(RECORDS SUPPLIED)
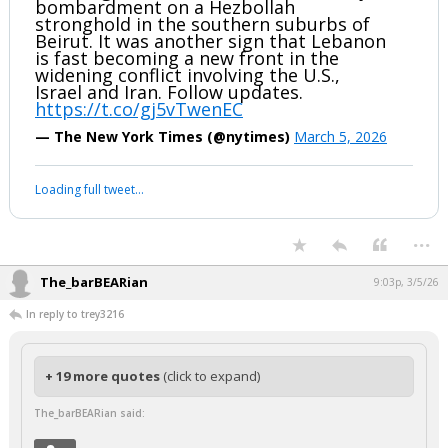
bombardment on a Hezbollah
stronghold in the southern suburbs of
Beirut. It was another sign that Lebanon
is fast becoming a new front in the
widening conflict involving the U.S.,
Israel and Iran. Follow updates.
https://t.co/gj5vTwenEC
— The New York Times (@nytimes)
March 5, 2026
Loading full tweet…
...
The_barBEARian
9:03p, 3/5/26
In reply to trey3216
+ 19 more quotes
(click to expand)
The_barBEARian said:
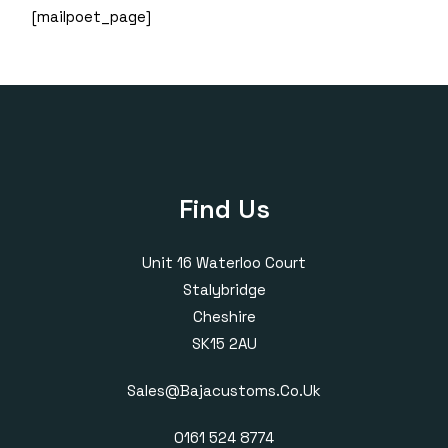
[mailpoet_page]
Find Us
Unit 16 Waterloo Court
Stalybridge
Cheshire
SK15 2AU
Sales@bajacustoms.co.uk
0161 524 8774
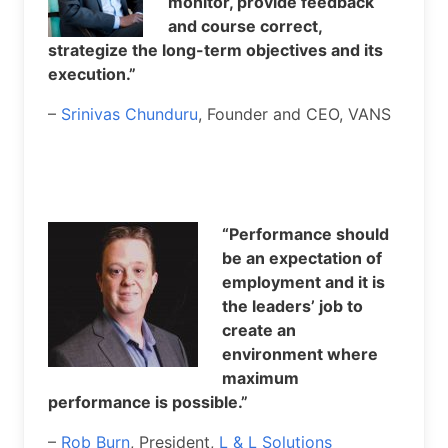
monitor, provide feedback
and course correct,
strategize the long-term objectives and its
execution.”
–
Srinivas Chunduru
, Founder and CEO, VANS
“Performance should
be an expectation of
employment and it is
the leaders’ job to
create an
environment where
maximum
performance is possible.”
–
Rob Burn
, President,
L & L Solutions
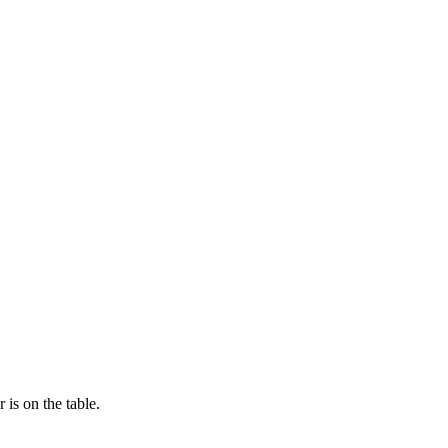
is on the table.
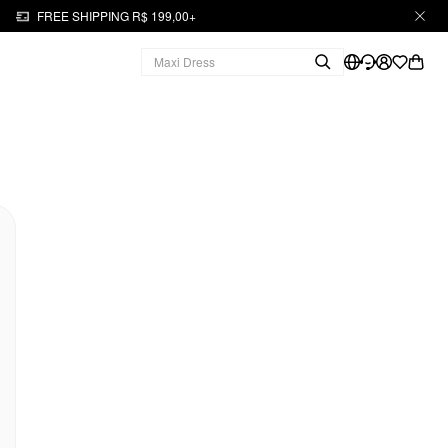
FREE SHIPPING R$ 199,00+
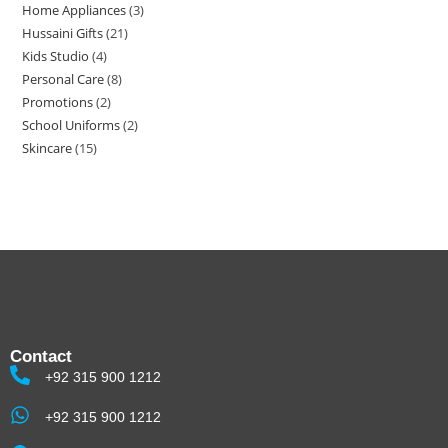
Home Appliances
3
Hussaini Gifts
21
Kids Studio
4
Personal Care
8
Promotions
2
School Uniforms
2
Skincare
15
Contact
+92 315 900 1212
+92 315 900 1212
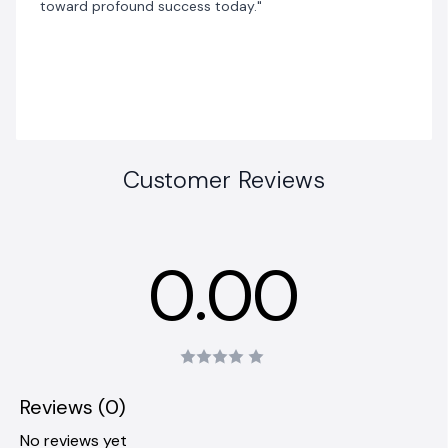
toward profound success today."
Customer Reviews
0.00
Reviews (0)
No reviews yet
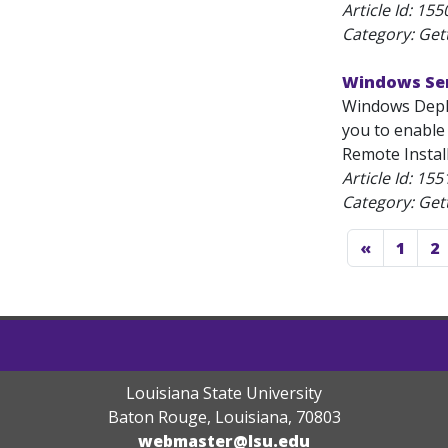
Article Id:
155
Category: Get
Windows Ser
Windows Deplo
you to enable
Remote Installa
Article Id:
155
Category: Get
«
1
2
Louisiana State University
Baton Rouge, Louisiana
,
70803
webmaster@lsu.edu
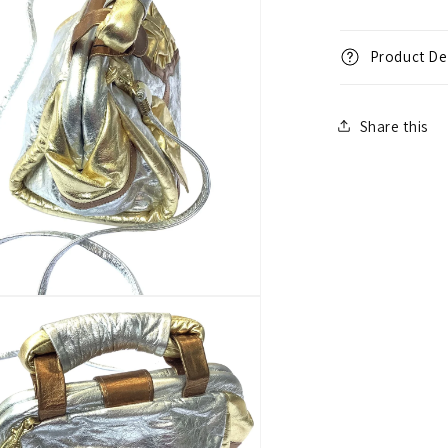
Product Det
Share this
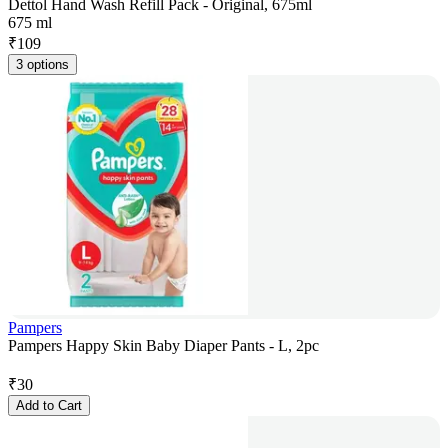
Dettol Hand Wash Refill Pack - Original, 675ml
675 ml
₹
109
3 options
Pampers
Pampers Happy Skin Baby Diaper Pants - L, 2pc
₹
30
Add to Cart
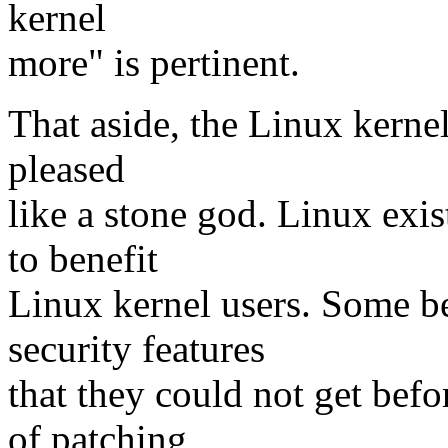
kernel
more" is pertinent.
That aside, the Linux kernel
pleased
like a stone god. Linux exis
to benefit
Linux kernel users. Some be
security features
that they could not get befo
of patching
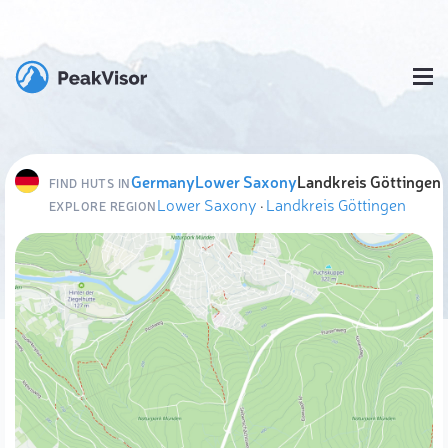
Germany
Lower Saxony
Landkreis Göttingen
FIND HUTS IN
Lower Saxony
·
Landkreis Göttingen
EXPLORE REGION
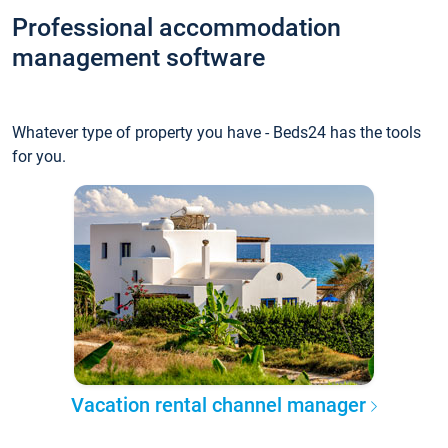
Professional accommodation
management software
Whatever type of property you have - Beds24 has the tools
for you.
Vacation rental channel manager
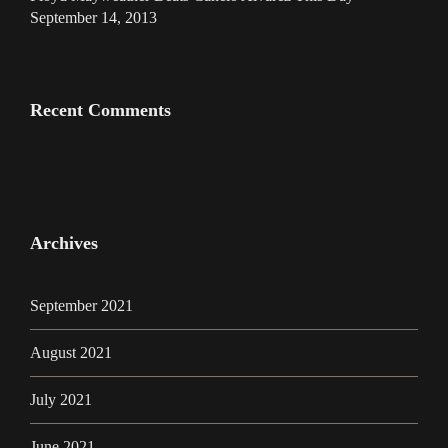
September 14, 2013
Recent Comments
Archives
September 2021
August 2021
July 2021
June 2021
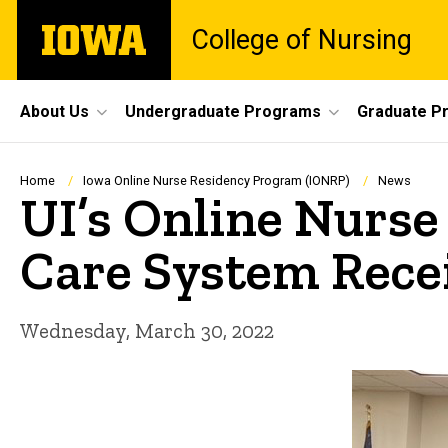
Skip
The
College of Nursing
to
University
main
of
content
Iowa
Site
About Us
Undergraduate Programs
Graduate P
Main
Navigation
Breadcrumb
Home
Iowa Online Nurse Residency Program (IONRP)
News
UI’s Online Nurse
Care System Recei
Wednesday, March 30, 2022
(End RECORDS SUPPLIED)
TASK TO COMPLETE = Leave out the pictures and set down everything else in the entries above exactly.

WRITTEN SOLUTION =
bombardment on a Hezbollah
stronghold in the southern suburbs of
Beirut. It was another sign that Lebanon
is fast becoming a new front in the
widening conflict involving the U.S.,
Israel and Iran. Follow updates.
https://t.co/gj5vTwenEC
— The New York Times (@nytimes)
March 5, 2026
Loading full tweet…
...
The_barBEARian
9:03p, 3/5/26
In reply to trey3216
+ 19 more quotes
(click to expand)
The_barBEARian said:
[mailpoet_page]
Find Us
Unit 16 Waterloo Court
Stalybridge
Cheshire
SK15 2AU
Sales@bajacustoms.co.uk
0161 524 8774
monitor, provide feedback
and course correct,
strategize the long-term objectives and its
execution.”
–
Srinivas Chunduru
, Founder and CEO, VANS
“Performance should
be an expectation of
employment and it is
the leaders’ job to
create an
environment where
maximum
performance is possible.”
–
Rob Burn
, President,
L & L Solutions
is on the table.
FREE SHIPPING R$ 199,00+
Home Appliances
3
Hussaini Gifts
21
Kids Studio
4
Personal Care
8
Promotions
2
School Uniforms
2
Skincare
15
Contact
+92 315 900 1212
+92 315 900 1212
toward profound success today."
Customer Reviews
0.00
Reviews (0)
No reviews yet
Article Id:
155
Category: Get
Windows Ser
Windows Deplo
you to enable
Remote Installa
Article Id:
155
Category: Get
«
1
2
Louisiana State University
Baton Rouge, Louisiana
,
70803
webmaster@lsu.edu
Product Det
Share this
Dettol Hand Wash Refill Pack - Original, 675ml
675 ml
₹
109
3 options
Pampers
Pampers Happy Skin Baby Diaper Pants - L, 2pc
₹
30
Add to Cart
kernel
more" is pertinent.
That aside, the Linux kernel
pleased
like a stone god. Linux exis
to benefit
Linux kernel users. Some be
security features
that they could not get befo
of patching
Germany
Lower Saxony
Landkreis Göttingen
FIND HUTS IN
Lower Saxony
·
Landkreis Göttingen
EXPLORE REGION
Professional accommodation
management software
Whatever type of property you have - Beds24 has the tools
for you.
Vacation rental channel manager
September 14, 2013
Recent Comments
Archives
September 2021
August 2021
July 2021
June 2021
Skip
The
College of Nursing
to
University
main
of
content
Iowa
Site
About Us
Undergraduate Programs
Graduate P
Main
Navigation
Breadcrumb
Home
Iowa Online Nurse Residency Program (IONRP)
News
UI’s Online Nurse
Care System Recei
Wednesday, March 30, 2022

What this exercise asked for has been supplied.